The optical fiber Bragg grating 26 is used for an optical communication or an optical sensor. Since it is easy to obtain a variety of broadband light sources 23, and a real-time measurement is possible using the optical spectrum analyzer 24, it is convenient to manufacture the optical fiber Bragg grating 26. Recently, there has been a need for an optical fiber Bragg grating for a mid-infrared wavelength band of more than 2 μm whose use is being broadened to fields such as medical science, military purposes, environmental purposes, and space engineering.
However, it is difficult to manufacture an FBG with a Bragg wavelength at the mid-infrared wavelength band as compared to fabrication of an FBG with a Bragg wavelength at an optical communication wavelength band due to lack of measuring equipments at the mid IR wavelength band. In the existing optical fiber Bragg grating manufacturing apparatus, the optical system 22 is tuned to the first-order Bragg grating wavelength λB, and the broadband light source 23 and the optical spectrum analyzer 24 use a wavelength region containing λB1. In order to make an optical fiber grating that has a desired reflectivity, an intensity change of a Bragg wavelength (according to irradiation of a laser beam) must be measurable. The optical spectrum analyzer 24 is best suited for this purpose, but most of the currently used optical spectrum analyzers 24 can only be used in a wavelength of less than 2 μm. Thus, an existing technique for manufacturing the optical fiber Bragg grating using the optical spectrum analyzer 24 has a difficulty in manufacturing the optical fiber Bragg grating 26 in a mid-infrared wavelength band.

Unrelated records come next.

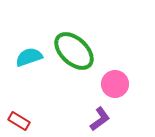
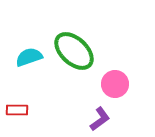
red rectangle: moved 2 px left, 11 px up; rotated 30 degrees counterclockwise
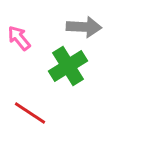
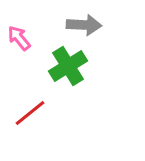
gray arrow: moved 2 px up
red line: rotated 72 degrees counterclockwise
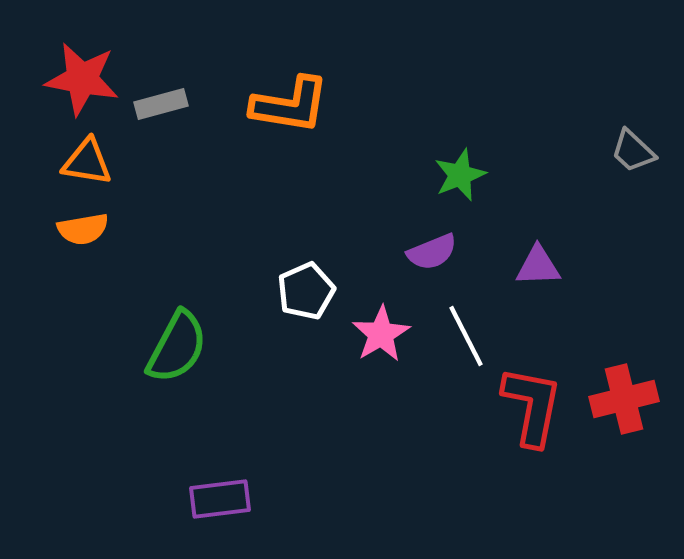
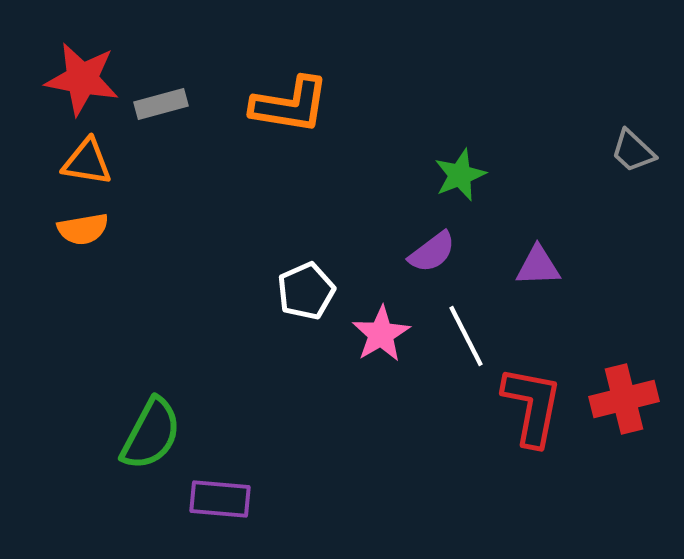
purple semicircle: rotated 15 degrees counterclockwise
green semicircle: moved 26 px left, 87 px down
purple rectangle: rotated 12 degrees clockwise
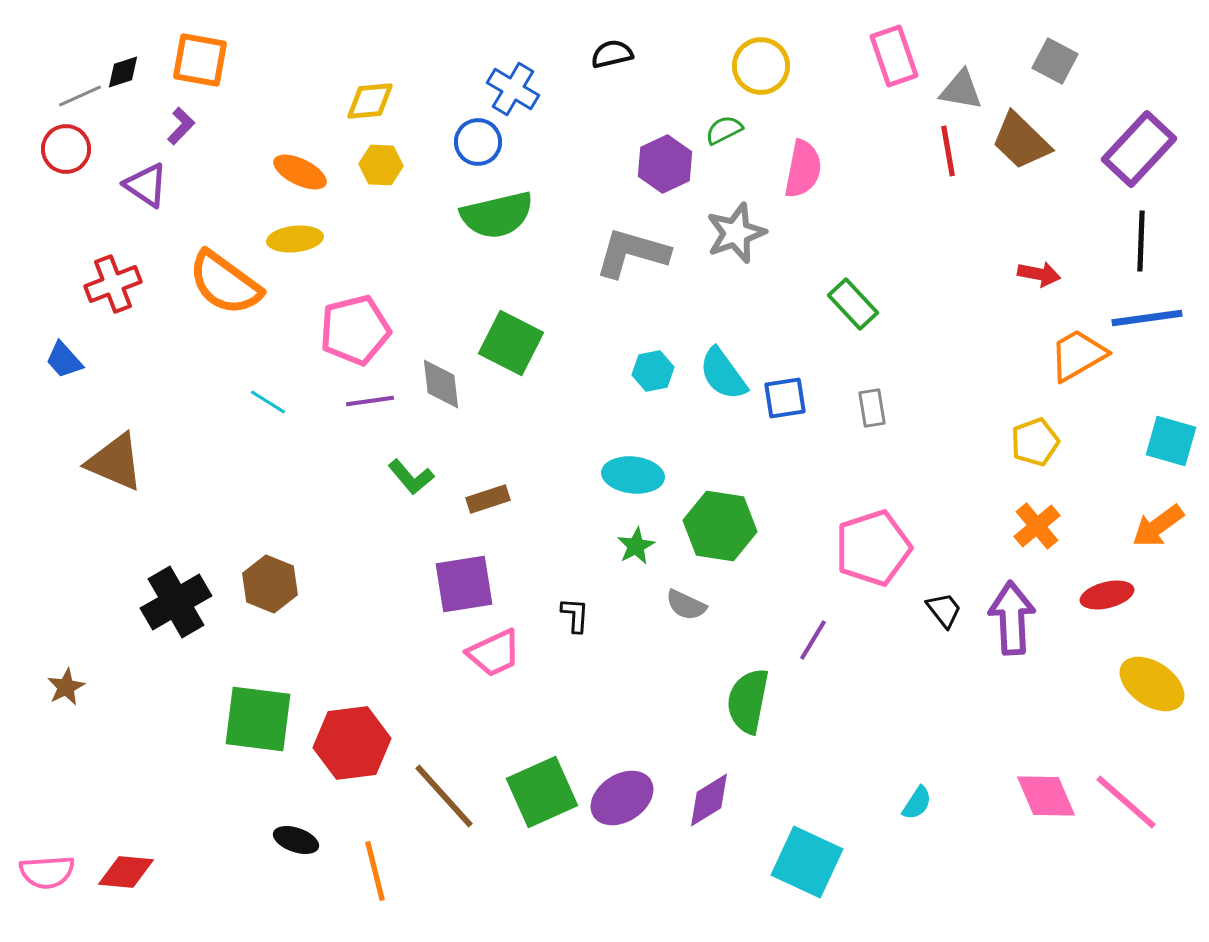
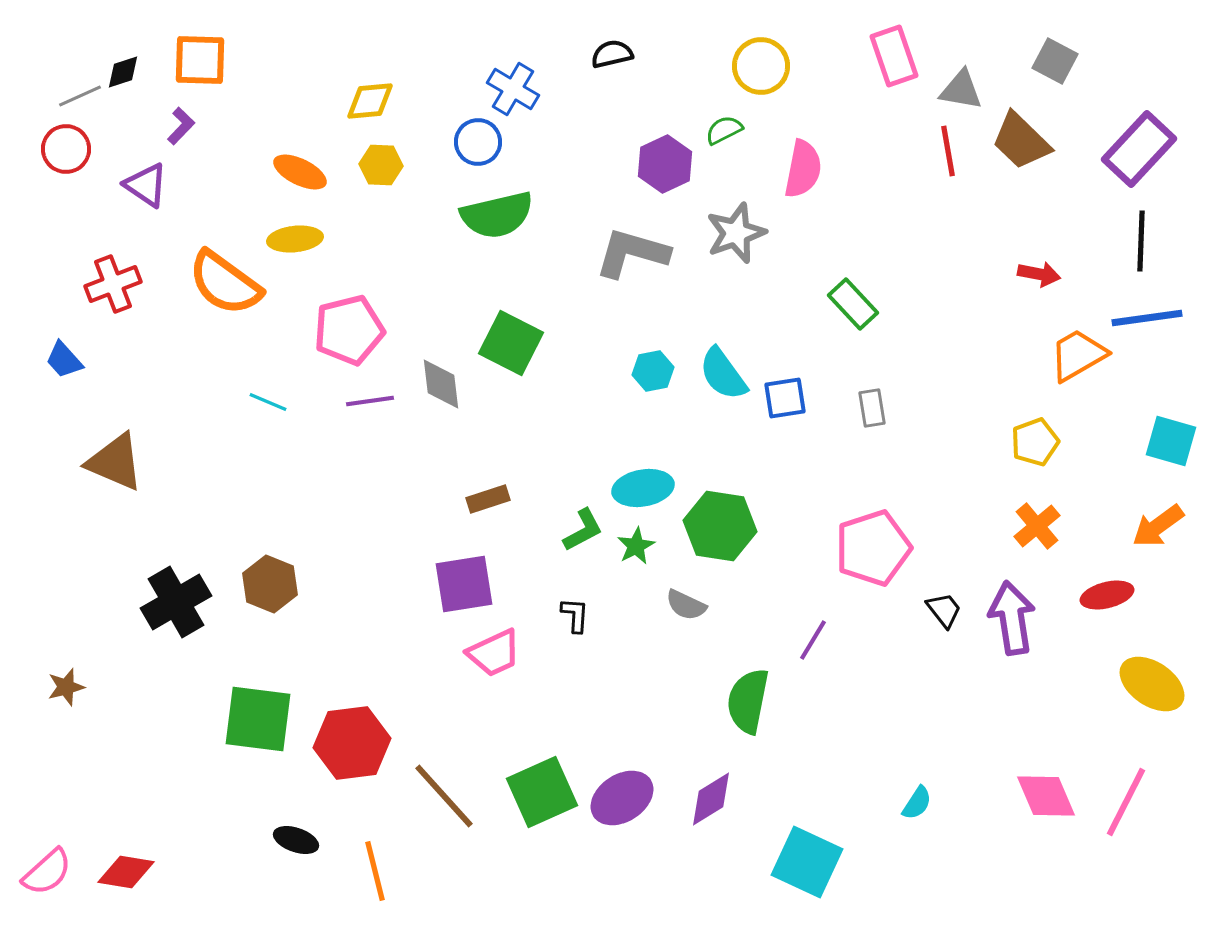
orange square at (200, 60): rotated 8 degrees counterclockwise
pink pentagon at (355, 330): moved 6 px left
cyan line at (268, 402): rotated 9 degrees counterclockwise
cyan ellipse at (633, 475): moved 10 px right, 13 px down; rotated 16 degrees counterclockwise
green L-shape at (411, 477): moved 172 px right, 53 px down; rotated 78 degrees counterclockwise
purple arrow at (1012, 618): rotated 6 degrees counterclockwise
brown star at (66, 687): rotated 12 degrees clockwise
purple diamond at (709, 800): moved 2 px right, 1 px up
pink line at (1126, 802): rotated 76 degrees clockwise
pink semicircle at (47, 872): rotated 38 degrees counterclockwise
red diamond at (126, 872): rotated 4 degrees clockwise
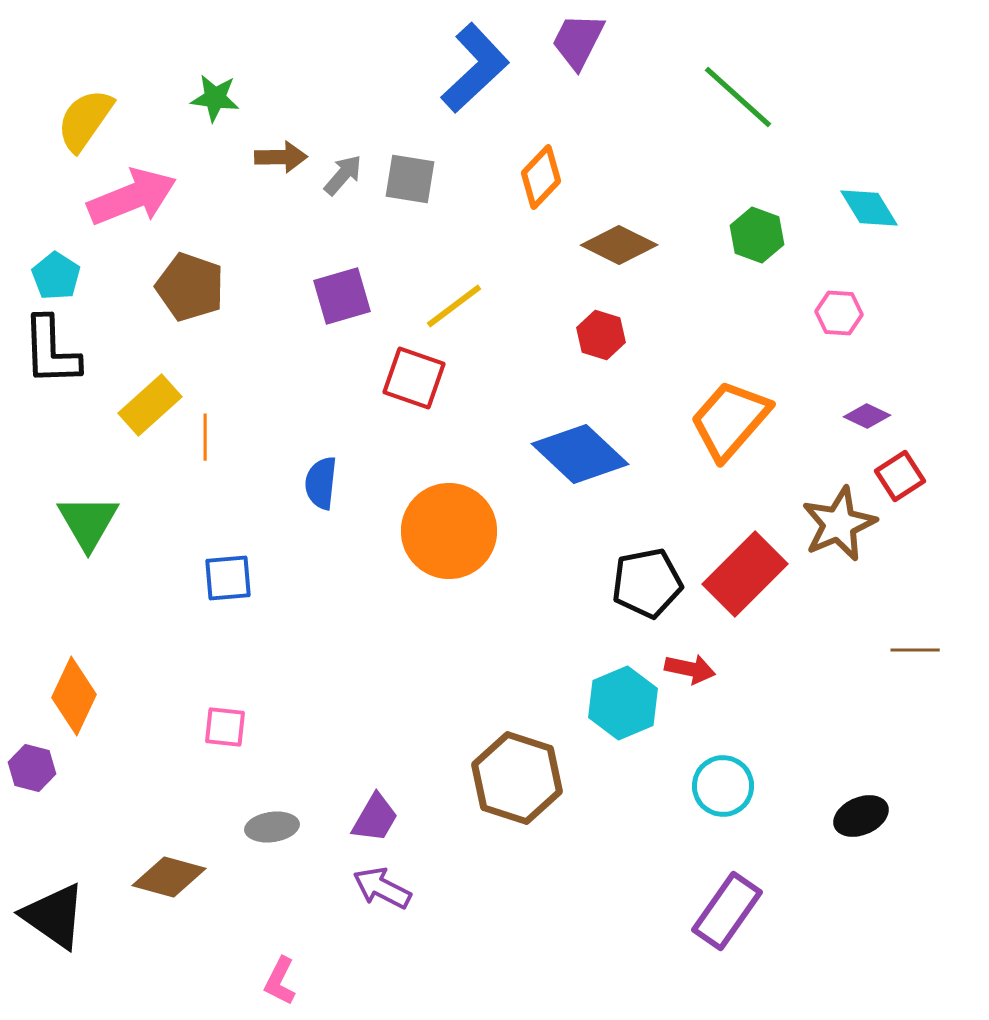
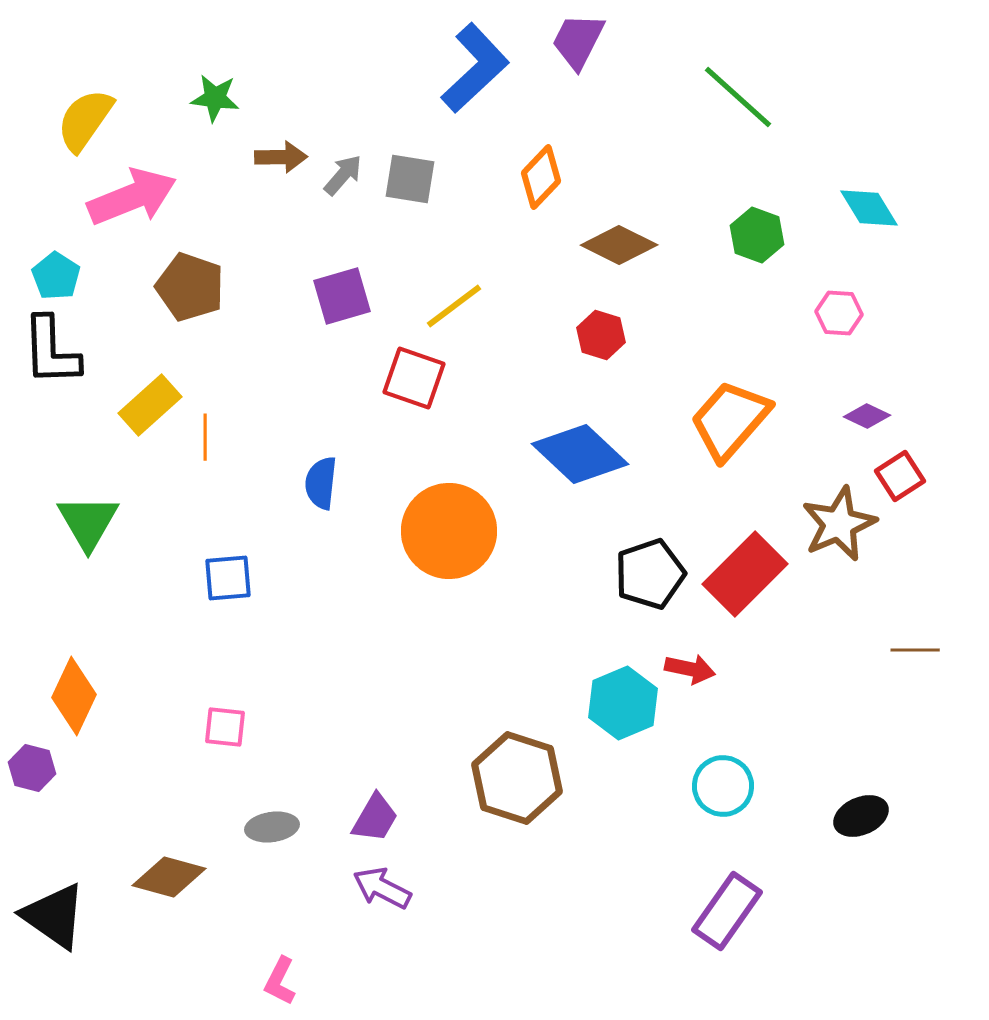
black pentagon at (647, 583): moved 3 px right, 9 px up; rotated 8 degrees counterclockwise
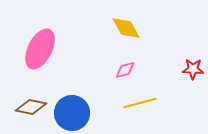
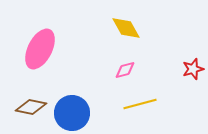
red star: rotated 20 degrees counterclockwise
yellow line: moved 1 px down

Of course, there is a monochromator used as equipment for measuring an intensity change in a wavelength band of more than 2 μm, but it is better to use the optical spectrum analyzer since there are advantages in real-time operation characteristic and convenience of use. However, there has been little research on manufacturing the optical fiber Bragg grating with a Bragg wavelength at mid IR range because there is no appropriate observing equipment.